I picked up this book on a whim – I mean, face it, Let’s Kill Uncle is a great title and the red cover is pretty striking.
Then I discovered it was written in 1963 and, I confess, I almost put it back. This isn’t to say I don’t enjoy novels written 50 years ago, but it crossed my mind that it could be very dated.
Then I saw a quote from Donna Tartt, who wrote one of my favourite books ever – deliciously dark The Secret History. That sealed it for me.
The basic plot of Let’s Kill Uncle is about a young boy and heir to a $10m fortune, Barnaby Gaunt, who ends up on an isolated Canadian island one summer, and decides to murder his uncle, with the help of new friend Christie, before his uncle can get to him first.
I needn’t have worried about it being dated. Yes, it’s set not long after the end of WW2, but that adds to the atmosphere and the plot – the local Mountie, Albert Coulter is a former war-hero – because with the development of the technology, it’s inconceivable that the island’s isolation would work in 2010.
In fact, the clever part of Let’s Kill Uncle is the way that the island itself is like a step back in time. There’s no-one else young living on the island and most of the inhabitants have spent their entire life there, lending the whole book a kind of dream-like existence.
Add to the mix, a philosophizing one-eared cougar, an assorted cast of quirky locals who all have their own sad tale to tell, the almost comic-book villain in the shape of the eponymous ‘Uncle’, plus the beautifully sketched 10-year-olds Barnaby and Christie, and you have a book that keeps you gripped from the outset.
This is no page-turner in the mould of Lee Child or Patricia Cornwell. There are no tales of derring-do, grisly murders to unearth, or staccato, machine-gun-fire prose. Instead, Let’s Kill Uncle relies on good old-fashioned story-telling, with well-written characters, a beautiful turn of phrase and a plot that guarantees you want to keep reading.

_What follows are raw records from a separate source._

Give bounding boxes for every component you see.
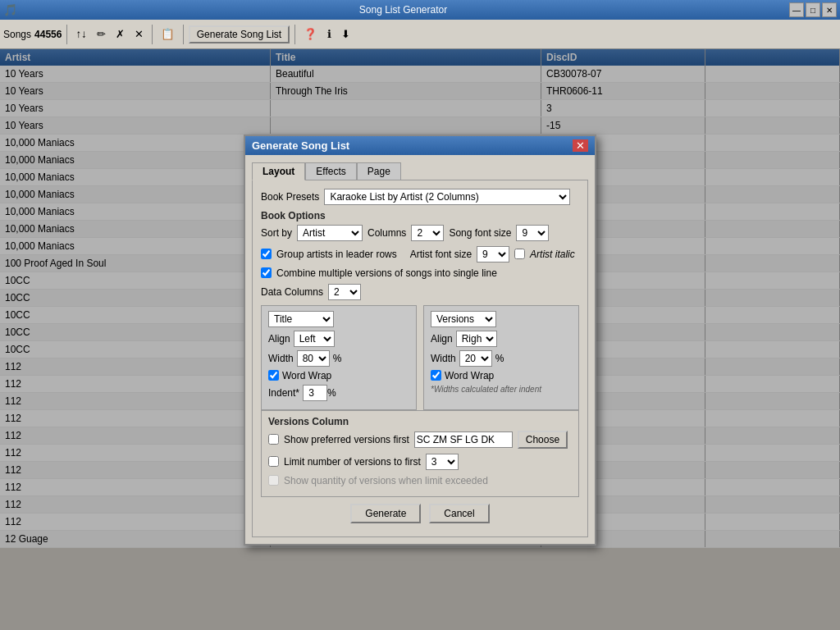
import-button[interactable]: 📋: [158, 26, 178, 42]
artist-italic-checkbox[interactable]: [514, 249, 525, 259]
main-area: Artist Title DiscID 10 YearsBeautifulCB3…: [0, 49, 840, 630]
col1-wordwrap-row: Word Wrap: [268, 370, 409, 381]
songs-count: 44556: [34, 29, 62, 40]
col2-align-label: Align: [431, 333, 453, 345]
sort-by-label: Sort by: [261, 227, 292, 239]
group-artists-label: Group artists in leader rows: [276, 249, 397, 260]
col2-width-label: Width: [431, 353, 456, 364]
artist-italic-label: Artist italic: [530, 249, 575, 260]
combine-versions-label: Combine multiple versions of songs into …: [276, 267, 497, 279]
col1-width-row: Width 60708090 %: [268, 350, 409, 367]
col1-align-row: Align LeftCenterRight: [268, 331, 409, 347]
col2-width-row: Width 102030 %: [431, 350, 572, 367]
separator-2: [152, 25, 153, 44]
book-presets-row: Book Presets Karaoke List by Artist (2 C…: [261, 189, 579, 205]
col1-width-select[interactable]: 60708090: [297, 350, 330, 367]
col1-width-label: Width: [268, 353, 294, 364]
book-presets-label: Book Presets: [261, 191, 319, 203]
choose-button[interactable]: Choose: [518, 431, 568, 449]
book-presets-select[interactable]: Karaoke List by Artist (2 Columns) Karao…: [324, 189, 570, 205]
limit-versions-checkbox[interactable]: [268, 456, 279, 467]
preferred-versions-input[interactable]: [414, 431, 513, 448]
col1-percent: %: [333, 353, 342, 364]
versions-section: Versions Column Show preferred versions …: [261, 410, 579, 497]
columns-label: Columns: [368, 227, 406, 239]
col2-type-row: TitleVersionsDiscID: [431, 311, 572, 327]
tab-layout[interactable]: Layout: [252, 162, 305, 180]
col1-wordwrap-checkbox[interactable]: [268, 370, 279, 381]
app-icon: 🎵: [3, 3, 17, 16]
separator-1: [66, 25, 67, 44]
col1-indent-spinner: %: [303, 385, 336, 401]
cancel-button[interactable]: Cancel: [429, 504, 489, 523]
artist-font-size-label: Artist font size: [410, 249, 472, 260]
help-button[interactable]: ❓: [300, 26, 321, 42]
maximize-button[interactable]: □: [806, 2, 820, 17]
versions-section-label: Versions Column: [268, 416, 572, 427]
col2-width-select[interactable]: 102030: [459, 350, 492, 367]
minimize-button[interactable]: —: [789, 2, 804, 17]
modal-close-button[interactable]: ✕: [573, 139, 588, 152]
col1-wordwrap-label: Word Wrap: [282, 370, 331, 381]
limit-versions-label: Limit number of versions to first: [284, 456, 421, 468]
modal-body: Layout Effects Page Book Presets Karaoke…: [245, 155, 595, 544]
col2-wordwrap-checkbox[interactable]: [431, 370, 441, 381]
limit-versions-select[interactable]: 2345: [426, 454, 459, 470]
close-button[interactable]: ✕: [822, 2, 837, 17]
show-quantity-row: Show quantity of versions when limit exc…: [268, 475, 572, 486]
group-artists-checkbox[interactable]: [261, 249, 272, 259]
songs-label: Songs: [3, 29, 31, 40]
combine-versions-checkbox[interactable]: [261, 267, 272, 278]
tab-page[interactable]: Page: [357, 162, 401, 180]
col1-indent-row: Indent* %: [268, 385, 409, 401]
separator-4: [294, 25, 295, 44]
tab-content-layout: Book Presets Karaoke List by Artist (2 C…: [252, 180, 588, 537]
column2-box: TitleVersionsDiscID Align LeftCenterRigh…: [423, 305, 579, 410]
modal-title: Generate Song List: [252, 139, 349, 152]
data-columns-select[interactable]: 123: [328, 284, 361, 300]
show-quantity-label: Show quantity of versions when limit exc…: [284, 475, 488, 486]
columns-select[interactable]: 1234: [411, 225, 444, 241]
info-button[interactable]: ℹ: [324, 26, 335, 42]
x-button[interactable]: ✕: [131, 26, 147, 42]
col2-wordwrap-row: Word Wrap: [431, 370, 572, 381]
sort-by-select[interactable]: ArtistTitleDiscID: [297, 225, 363, 241]
generate-button[interactable]: Generate: [350, 504, 421, 523]
col1-type-select[interactable]: TitleVersionsDiscID: [268, 311, 334, 327]
edit-button[interactable]: ✏: [94, 26, 109, 42]
col2-percent: %: [495, 353, 504, 364]
column-boxes: TitleVersionsDiscID Align LeftCenterRigh…: [261, 305, 579, 410]
delete-button[interactable]: ✗: [112, 26, 128, 42]
widths-note: *Widths calculated after indent: [431, 385, 572, 394]
col1-align-select[interactable]: LeftCenterRight: [294, 331, 335, 347]
col1-indent-input[interactable]: [303, 385, 327, 401]
artist-font-size-select[interactable]: 78910: [477, 246, 509, 262]
column1-box: TitleVersionsDiscID Align LeftCenterRigh…: [261, 305, 417, 410]
song-font-size-select[interactable]: 78910: [516, 225, 549, 241]
show-preferred-label: Show preferred versions first: [284, 434, 409, 445]
show-preferred-checkbox[interactable]: [268, 434, 279, 445]
book-options-row2: Group artists in leader rows Artist font…: [261, 246, 579, 262]
separator-3: [183, 25, 184, 44]
songs-indicator: Songs 44556: [3, 29, 62, 40]
title-bar: 🎵 Song List Generator — □ ✕: [0, 0, 840, 20]
toolbar: Songs 44556 ↑↓ ✏ ✗ ✕ 📋 Generate Song Lis…: [0, 20, 840, 49]
data-columns-label: Data Columns: [261, 286, 323, 298]
modal-title-bar: Generate Song List ✕: [245, 136, 595, 155]
window-title: Song List Generator: [17, 4, 789, 16]
tab-bar: Layout Effects Page: [252, 162, 588, 180]
col1-align-label: Align: [268, 333, 290, 345]
col2-type-select[interactable]: TitleVersionsDiscID: [431, 311, 496, 327]
col2-align-select[interactable]: LeftCenterRight: [456, 331, 497, 347]
book-options-row1: Sort by ArtistTitleDiscID Columns 1234 S…: [261, 225, 579, 241]
combine-versions-row: Combine multiple versions of songs into …: [261, 267, 579, 279]
col2-wordwrap-label: Word Wrap: [445, 370, 494, 381]
modal-buttons: Generate Cancel: [261, 504, 579, 523]
sort-asc-button[interactable]: ↑↓: [72, 26, 89, 42]
show-quantity-checkbox[interactable]: [268, 475, 279, 486]
tab-effects[interactable]: Effects: [305, 162, 356, 180]
download-button[interactable]: ⬇: [338, 26, 354, 42]
generate-song-list-button[interactable]: Generate Song List: [189, 25, 290, 43]
data-columns-row: Data Columns 123: [261, 284, 579, 300]
show-preferred-row: Show preferred versions first Choose: [268, 431, 572, 449]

It’s astonishing that Rohan O’Grady is not better-known. A quick search leads me to discover that it is the pen-name for a Canadian novelist called June Skinner, who was ‘rediscovered’ in 2009, following a journalist’s attempts to discover what became of the author of Let’s Kill Uncle.
Although they are worlds apart, if you love The Secret History, then Let’s Kill Uncle should appeal to you.